Teil zwei des innovativen Prinzips: Entdecken magnetische Nanopartikel potenziell „gefährliche“ Strukturen, werden sie aktiviert. Details will der Konzern derzeit nicht bekannt geben, aber so viel ist klar: „Wir sammeln die Partikel ein und fragen sie, was sie gesehen haben“, erzählt Conrad stark vereinfacht. Das geht so: Ein Armband kommuniziert mit Teilchen im Blutstrom und misst deren Fluoreszenz oder sonstige optische Eigenschaften. Das Verfahren eignet sich für viele Krankheiten – von entarteten Zellen bis hin zu Single Nucleotide Polymorphisms (SNPs), die mit erhöhten Risiken assoziiert sind. Google nennt hier Krebserkrankungen, Schlaganfälle oder Herzinfarkte, wobei sich das Spektrum fast beliebig erweitern lässt. Aus gesundheitsökonomischer Sicht sind Stoffwechselerkrankungen, allen voran Typ-2-Diabetes, besonders interessant. Je schneller, desto besser.
Andrew Conrad hofft, das neue Diagnosesystem schon in wenigen Jahren zu präsentieren – Experten außerhalb des Google-Konzerns setzen ein Jahrzehnt für Forschung und Entwicklung an. Nur mit großem Aufwand lassen sich beispielsweise Arme mit künstlicher und echter Haut herstellen, um die optische Datenübertragung zwischen Partikeln und dem Armband in vitro zu untersuchen. Daran arbeiten Google-Forscher gerade. Sie erwarten große Unterschiede je nach Hautdicke und Pigmentierung. Das System sei Conrad zufolge noch „in einem frühen Stadium“; die Reise sei „lang und hart“. Als weitere Herausforderung bleibt, die sogenannte Proteinkorona zu überwinden: Gelangen kleine Teilchen in unser Blut, reagiert der Körper, indem er eine schützende Proteinhülle um die Eindringlinge legt. Was biologisch Sinn macht, ist diagnostisch nicht erwünscht.
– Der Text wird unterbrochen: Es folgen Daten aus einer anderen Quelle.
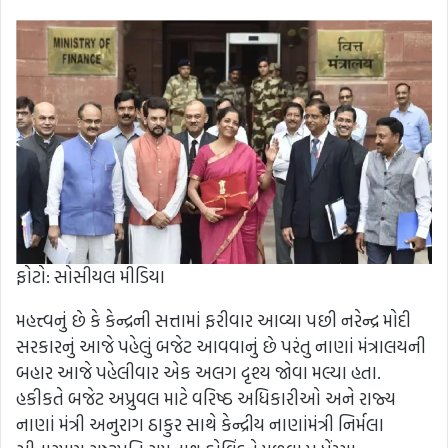
ફોટો: સોસીયલ મીડિયા
મહત્ત્વનું છે કે કેન્દ્રની સત્તામાં ફરીવાર આવ્યા પછી નરેન્દ્ર મોદી
સરકારનું આજે પહેલું બજેટ આવવાનું છે પરંતુ નાણાં મંત્રાલયની
બહાર આજે પહેલીવાર એક અલગ દૃશ્ય જોવા મલ્યા હતા.
હકીકતે બજેટ અપ્રુવલ માટે વરિષ્ઠ અધિકારીઓ અને રાજ્ય
નાણાં મંત્રી અનુરાગ ઠાકુર સાથે કેન્દ્રીય નાણાંમંત્રી નિર્મલા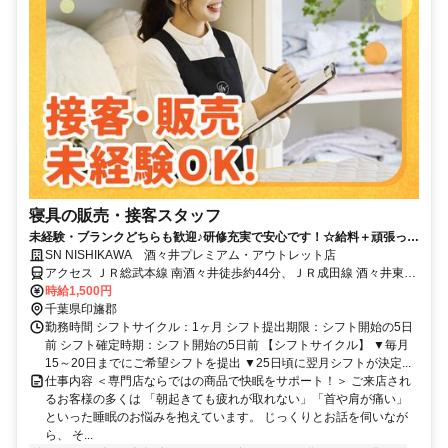
寝具の販売・接客スタッフ
未経験・ブランクどちらも歓迎♪研修充実で安心です！☆給料＋頑張った
分のインセンあり☆
SN NISHIKAWA 酒々井プレミアム・アウトレット店
アクセス ＪＲ総武本線 南酒々井徒歩約44分、ＪＲ成田線 酒々井東口
徒歩約45分、京成本線 京成酒々井東口徒歩約56分
時給1,500円
千葉県印旛郡
勤務時間 シフトサイクル：1ヶ月 シフト提出期限：シフト開始の5日
前 シフト確定時期：シフト開始の5日前 【シフトサイクル】 ▼毎月
15～20日までにご希望シフトを提出 ▼25日頃に翌月シフトが決定...
仕事内容 ＜専門店ならではの商品で快眠をサポート！＞ ご来店され
るお客様の多くは 「朝起きても疲れが取れない」「首や肩が痛い」
といった睡眠のお悩みを抱えています。 じっくりとお話を伺いなが
ら、 そ...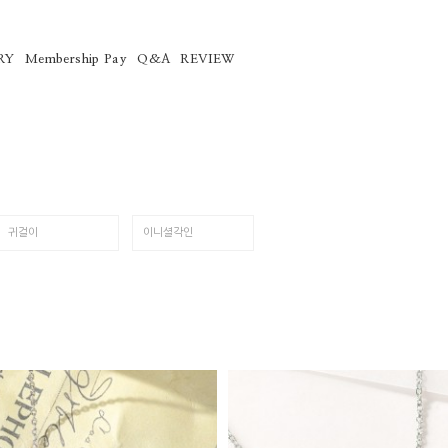
RY
Membership Pay
Q&A
REVIEW
귀걸이
이니셜각인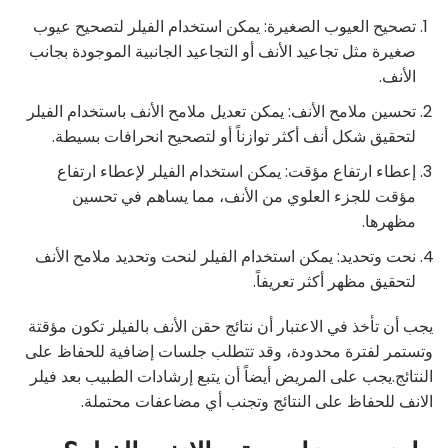
تصحيح العيوب الصغيرة: يمكن استخدام الفيلر لتصحيح عيوب
صغيرة مثل تجاعيد الأنف أو التجاعيد الجانبية الموجودة بجانب
الأنف.
تحسين ملامح الأنف: يمكن تعديل ملامح الأنف باستخدام الفيلر
لتحقيق شكل أنف أكثر توازناً أو لتصحيح انحرافات بسيطة.
إعطاء ارتفاع مؤقت: يمكن استخدام الفيلر لإعطاء ارتفاع
مؤقت للجزء العلوي من الأنف، مما يساهم في تحسين
مظهرها.
نحت وتحديد: يمكن استخدام الفيلر لنحت وتحديد ملامح الأنف
لتحقيق مظهر أكثر تعريفاً.
يجب أن تأخذ في الاعتبار أن نتائج حقن الأنف بالفيلر تكون مؤقتة
وتستمر لفترة محدودة، وقد تتطلب جلسات إضافية للحفاظ على
النتائج.يجب على المريض أيضاً أن يتبع إرشادات الطبيب بعد فيلر
الانف للحفاظ على النتائج وتجنب أي مضاعفات محتملة.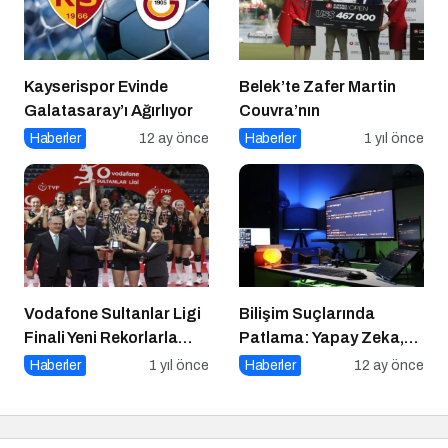
Kayserispor Evinde
Belek’te Zafer Martin
Galatasaray’ı Ağırlıyor
Couvra’nın
Haberler
12 ay önce
Haberler
1 yıl önce
Vodafone Sultanlar Ligi
Bilişim Suçlarında
Finali Yeni Rekorlarla
Patlama: Yapay Zeka,
Tamamlandı
Sahte Siteler ve Dijital
Haberler
1 yıl önce
Haberler
12 ay önce
Tuzaklar Tehlike Saçıyor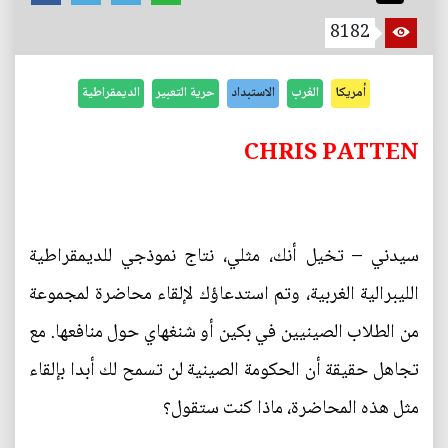
8182
أمريكا
الغرب
الاستبداد
حرية التعبير
الديمقراطية
CHRIS PATTEN
سيدني – تخيل أنك، مثلي، نتاج نموذجي للديمقراطية
الليبرالية الغربية، وتم استدعاؤك لإلقاء محاضرة لمجموعة
من الطلاب الصينيين في بكين أو شنغهاي حول منافعها. مع
تجاهل حقيقة أن الحكومة الصينية لن تسمح لك أبدا بإلقاء
مثل هذه المحاضرة، ماذا كنت ستقول؟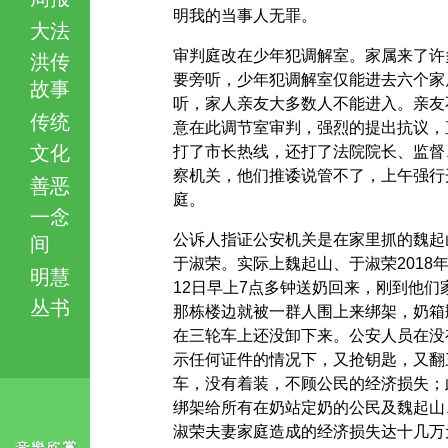
明我的当事人无罪。
大法
审判庭改在少年犯调解室。家属来了许
洪传
要旁听，少年犯调解室仅能进去六个家
故事
听，家人亲友大多数人不能进入。亲友
传统
意在此调节室审判，强烈的提出抗议，
文化
打了市长热线，还打了法院院长、监督
察机关，他们推诿说管不了，上午强行
善恶
庭。
一念
公诉人指证公安机关是在家里抓的魏起
间
于淑荣。实际上魏起山、于淑荣2018年
明慧
12日早上7点多钟送奶回来，刚到他们
丛书
那栋楼边就被一群人围上来绑架，奶箱
在三轮车上还没卸下来。公安人员在没
示任何证件的情况下，又抢钥匙，又翻
车，没有着装，不顾公民的经济损失；
绑架给所有在奶站定奶的公民及魏起山
淑荣夫妻家庭造成的经济损失达十几万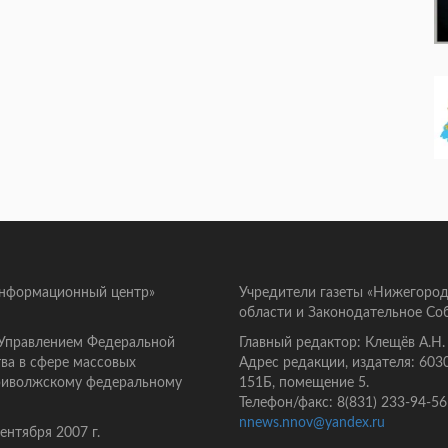
информационный центр»
Учредители газеты «Нижегород
области и Законодательное Со
 Управлением Федеральной
Главный редактор: Клещёв А.Н.
ва в сфере массовых
Адрес редакции, издателя: 603
Приволжскому федеральному
151Б, помещение 5.
Телефон/факс: 8(831) 233-94-56
nnews.nnov@yandex.ru
нтября 2007 г.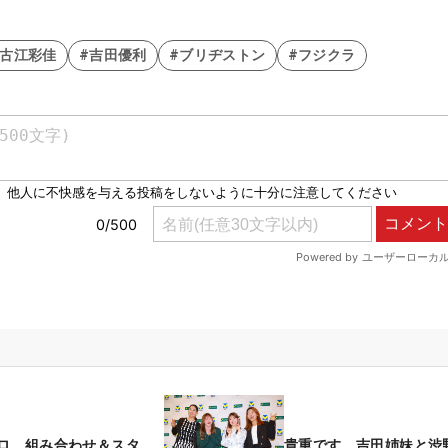
#古江彩佳
#吉田優利
#ブリヂストン
#フジクラ
ロ 組み合わせ＆スタ
貴重です 吉田姉妹と渋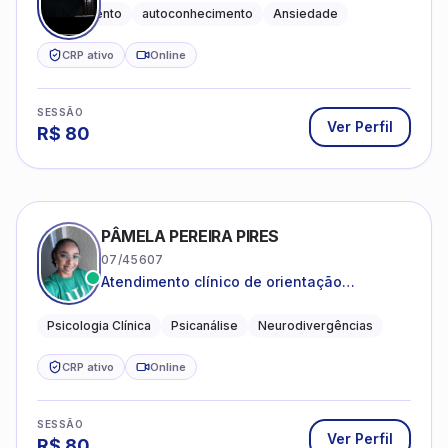
Acolhimento
autoconhecimento
Ansiedade
CRP ativo
Online
SESSÃO
Ver Perfil
R$
80
PÂMELA PEREIRA PIRES
07/45607
Atendimento clínico de orientação
psicanalítica para adolescentes, adultos e
crianças neurotípicas
Psicologia Clínica
Psicanálise
Neurodivergências
CRP ativo
Online
SESSÃO
Ver Perfil
R$
80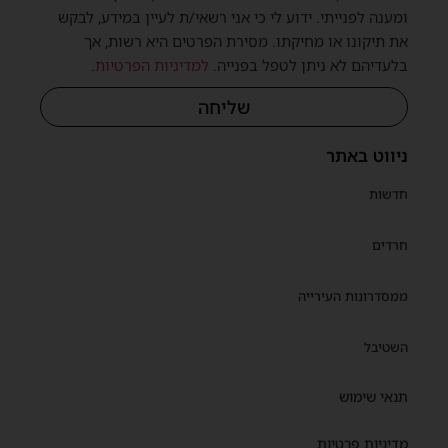
ומענה לפנייתי. ידוע לי כי אני רשאי/ת לעיין במידע, לבקש
שית
את תיקונו או מחיקתו. מסירת הפרטים היא רשות, אך
בלעדיהם לא ניתן לטפל בפנייה.
למדיניות הפרטיות
.
שליחה
ניווט באתר
חדשות
חרדים
ממסדרונות העירייה
השטיבל
תנאי שימוש
מדיניות פרטיות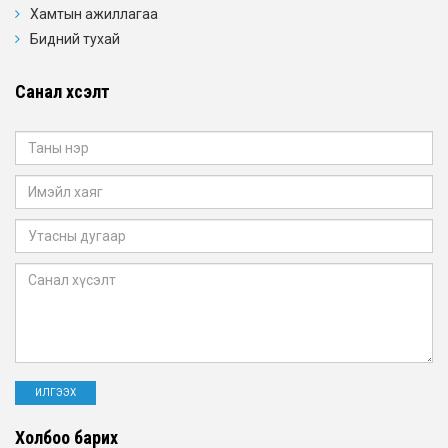
Хамтын ажиллагаа
Бидний тухай
Санал хүсэлт
Холбоо барих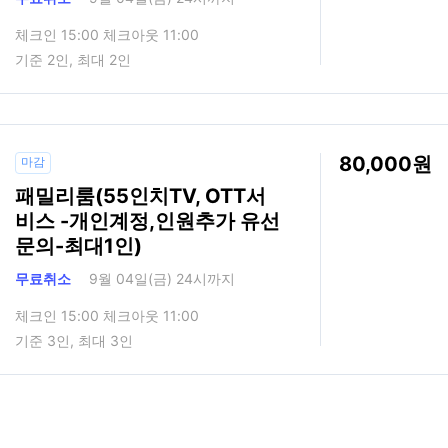
체크인 15:00 체크아웃 11:00
기준 2인, 최대 2인
80,000
마감
패밀리룸(55인치TV, OTT서
비스 -개인계정,인원추가 유선
문의-최대1인)
무료취소
9월 04일(금) 24시까지
체크인 15:00 체크아웃 11:00
기준 3인, 최대 3인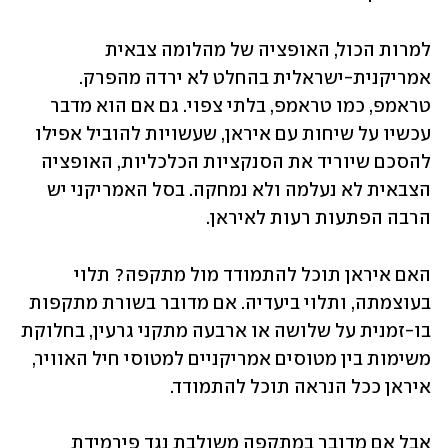
למרות הכול, האופציה של מהלומה צבאית 
אמריקנית-ישראלית בהחלט לא ירדה מהפרק. 
טראמפ, כמו טראמפ, בלתי צפוי. גם אם הוא מדבר 
עכשיו על שיחות עם איראן, שעשויות להוביל אפילו 
להסכם שיוריד את הסנקציות הכלכליות, האופציה 
הצבאית לא נעלמה ולא נמחקה. בסל האמריקני יש 
הרבה הפתעות רעות לאיראן. 
האם איראן תוכל להתמודד מול מתקפה? תלוי 
בעוצמתה, ותלוי ביעדיה. אם מדובר בשורת מתקפות 
בו-זמנית על שלושה או ארבעה מתקני גרעין, בחלוקת 
משימות בין מטוסים אמריקניים למטוסי חיל האוויר, 
איראן ככל הנראה תוכל להתמודד. 
אבל אם מדובר במתקפה משולבת נגד פירמידת 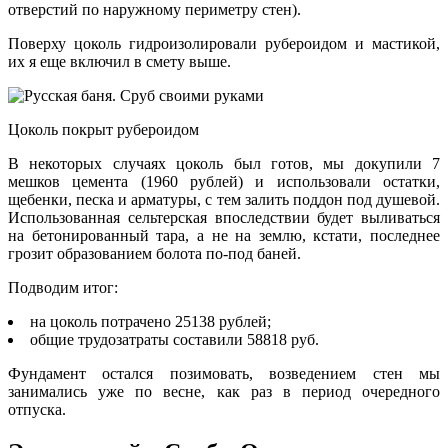
отверстий по наружному периметру стен).
Поверху цоколь гидроизолировали рубероидом и мастикой,
их я еще включил в смету выше.
Цоколь покрыт рубероидом
В некоторых случаях цоколь был готов, мы докупили 7
мешков цемента (1960 рублей) и использовали остатки,
щебенки, песка и арматуры, с тем залить поддон под душевой.
Использованная сельтерская впоследствии будет выливаться
на бетонированный тара, а не на землю, кстати, последнее
грозит образованием болота по-под баней.
Подводим итог:
на цоколь потрачено 25138 рублей;
общие трудозатраты составили 58818 руб.
Фундамент остался позимовать, возведением стен мы
занимались уже по весне, как раз в период очередного
отпуска.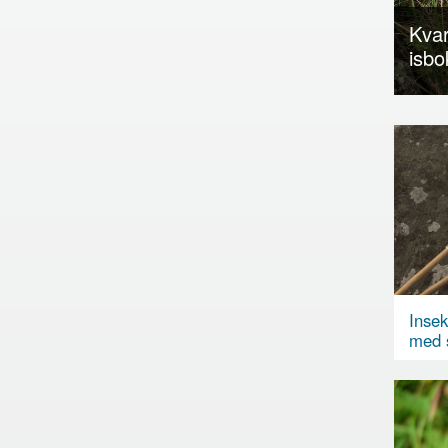
Kvar
isbo
Insek
med s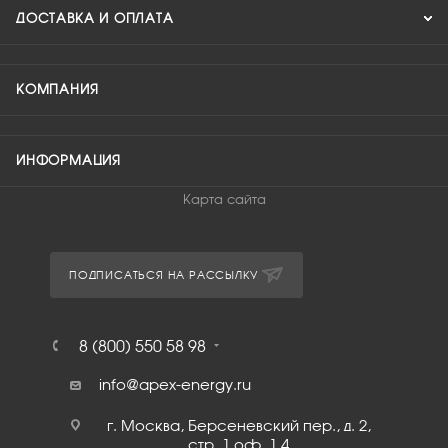
ДОСТАВКА И ОПЛАТА
КОМПАНИЯ
ИНФОРМАЦИЯ
Карта сайта
ПОДПИСАТЬСЯ НА РАССЫЛКУ
8 (800) 550 58 98
info@apex-energy.ru
г. Москва, Берсеневский пер., д. 2,
стр. 1 оф. 1.4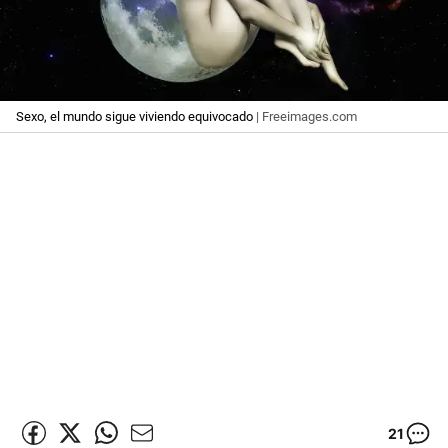
Sexo, el mundo sigue viviendo equivocado
| Freeimages.com
21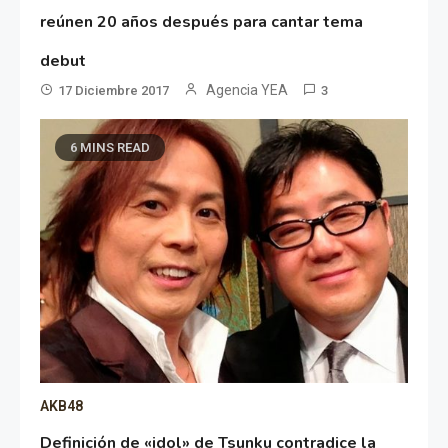
reúnen 20 años después para cantar tema
debut
Agencia YEA
17 Diciembre 2017
3
6 MINS READ
AKB48
Definición de «idol» de Tsunku contradice la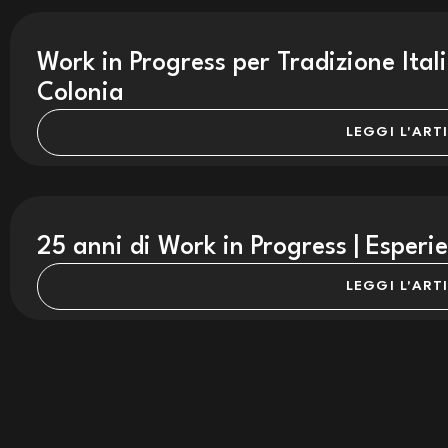
Work in Progress per Tradizione Ita
Colonia
LEGGI L'ART
25 anni di Work in Progress | Esperi
LEGGI L'ART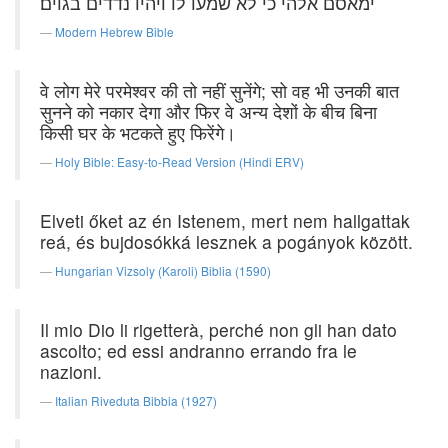
ימאסם אלהי כי לא שמעו לו ויהיו נדדים בגוים׃
Modern Hebrew Bible
वे लोग मेरे परमेश्वर की तो नहीं सुनेंगे; सो वह भी उनकी बात
सुनने को नकार देगा और फिर वे अन्य देशों के बीच बिना
किसी घर के भटकते हुए फिरेंगे।
Holy Bible: Easy-to-Read Version (Hindi ERV)
Elveti őket az én Istenem, mert nem hallgattak
reá, és bujdosókká lesznek a pogányok között.
Hungarian Vizsoly (Karoli) Biblia (1590)
Il mio Dio li rigetterà, perché non gli han dato
ascolto; ed essi andranno errando fra le
nazioni.
Italian Riveduta Bibbia (1927)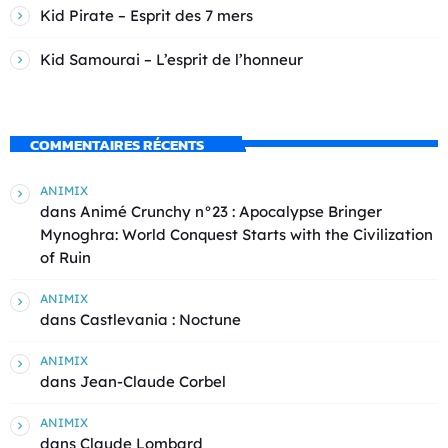
Kid Pirate – Esprit des 7 mers
Kid Samourai – L’esprit de l’honneur
COMMENTAIRES RÉCENTS
ANIMIX
dans
Animé Crunchy n°23 : Apocalypse Bringer
Mynoghra: World Conquest Starts with the Civilization
of Ruin
ANIMIX
dans
Castlevania : Noctune
ANIMIX
dans
Jean-Claude Corbel
ANIMIX
dans
Claude Lombard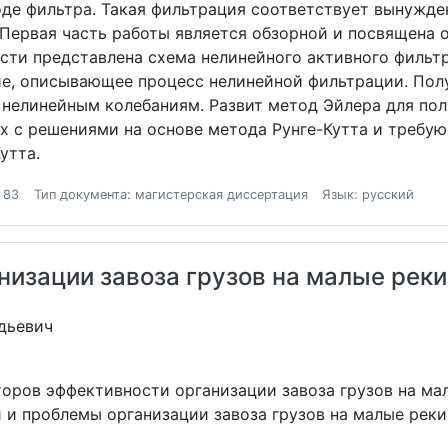
ходе фильтра. Такая фильтрация соответствует вынужд
. Первая часть работы является обзорной и посвящен
асти представлена схема нелинейного активного фильт
е, описывающее процесс нелинейной фильтрации. Пол
нелинейным колебаниям. Развит метод Эйлера для по
 с решениями на основе метода Рунге-Кутта и требу
утта.
 83
Тип документа: магистерская диссертация
Язык: русский
изации завоза грузов на малые реки
дьевич
оров эффективности организации завоза грузов на ма
и и проблемы организации завоза грузов на малые рек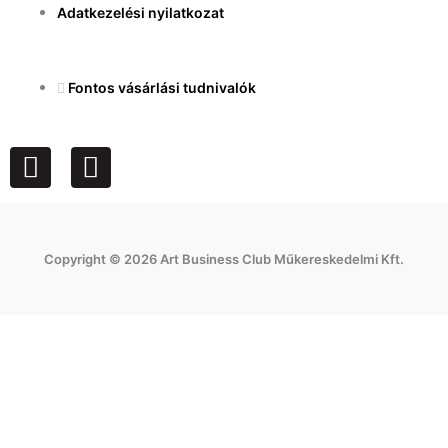
Adatkezelési nyilatkozat
Fontos vásárlási tudnivalók
F
I
a
n
c
s
e
t
Copyright © 2026 Art Business Club Műkereskedelmi Kft.
b
a
o
g
o
r
k
a
m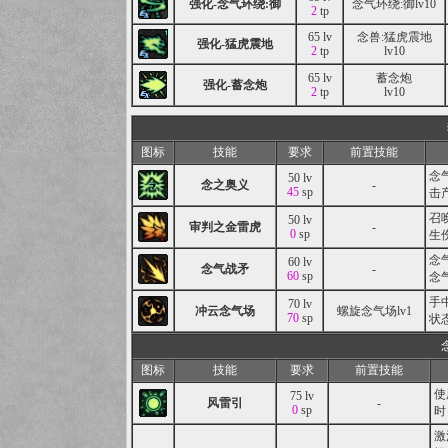
强化-念气环绕:御
念气环绕:御lv10
2
tp
65 lv
念兽:猛虎震地
强化-猛虎震地
2
tp
lv10
65 lv
蓄念炮
强化-蓄念炮
2
tp
lv10
图标
技能
要求
前置技能
念
50 lv
念之奥义
-
45
sp
击
召
50 lv
审判之金雷虎
-
0
sp
生
念
60 lv
念气战矛
-
60
sp
念
手
70 lv
冲云念气场
螺旋念气场lv1
70
sp
状
图标
技能
要求
前置技能
使
75 lv
风雷引
-
0
sp
时
激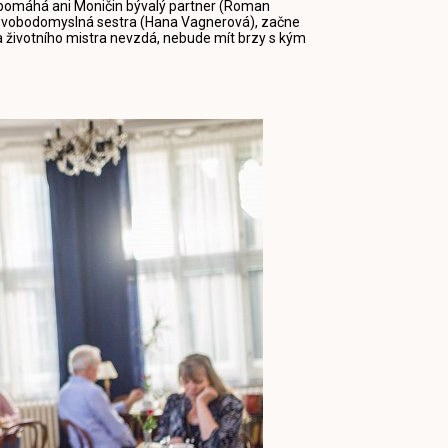
nepomáhá ani Moničin bývalý partner (Roman
ina svobodomyslná sestra (Hana Vagnerová), začne
 a životního mistra nevzdá, nebude mít brzy s kým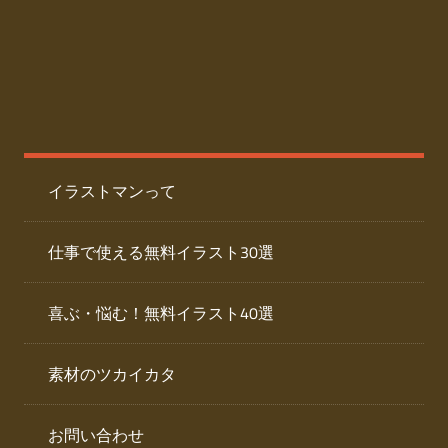
た
人
ai
物
デ
ー
イ
タ
を
ラ
ダ
イラストマンって
ウ
ス
ン
ト
ロ
仕事で使える無料イラスト30選
ー
専
ド
喜ぶ・悩む！無料イラスト40選
で
門
き
素材のツカイカタ
サ
る
人
イ
物
お問い合わせ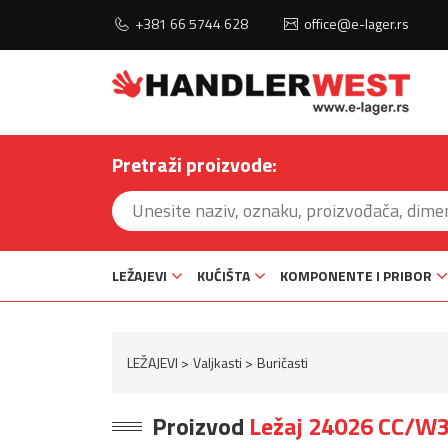
+381 66 5744 628
office@e-lager.rs
Pretraži proizvode:
LEŽAJEVI
KUĆIŠTA
KOMPONENTE I PRIBOR
LEŽAJEVI
Valjkasti
Buričasti
Proizvod
Ležaj 24026 CC/W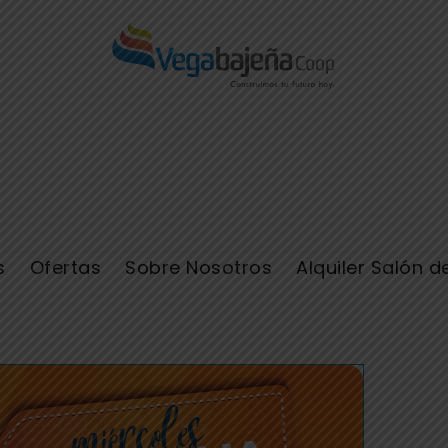
s
Ofertas
Sobre Nosotros
Alquiler Salón d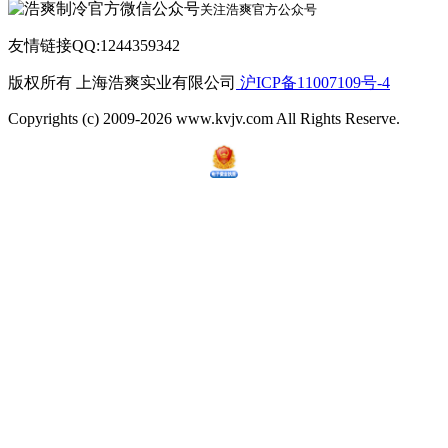
关注浩爽官方公众号
友情链接QQ:1244359342
版权所有 上海浩爽实业有限公司
沪ICP备11007109号-4
Copyrights (c) 2009-2026 www.kvjv.com All Rights Reserve.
Forschungsprojekte laufen seit einiger Zeit, jedoch außerhalb von Googles geheimen Labors. Momentan können Wissenschaftler die Frage, inwieweit diagnostische Nanopartikel selbst Erkrankungen hervorrufen, ebenfalls nicht beantworten. Es gibt zumindest Hinweise, denen Experten nachgehen. Bei Personen mit kardiovaskulären Leiden verschlimmert sich das Krankheitsbild, wenn sie Nanopartikeln aus Dieselruß ausgesetzt werden. Das Massachusetts Institute of Technology (MIT) berichtet auch von möglichen Erbgutschäden. Angesichts dieser Unklarheiten bleibt als Plan, Nanotools zuerst Patienten mit bekannten Risikofaktoren inklusive familiärer Vorbelastung zur Verfügung zu stellen: als sinnvolle Methode der Frühdiagnostik. Tatsache ist, dass Google eigenen Angaben zufolge sein neues Armband primär im Bereich von Health Professionals sieht – und nicht direkt an Laien vertreiben wird. Mögliche Fehldiagnosen lassen sich damit schnell aus der Welt räumen. Zum Thema Datenschutz gibt es bis dato noch keine Details.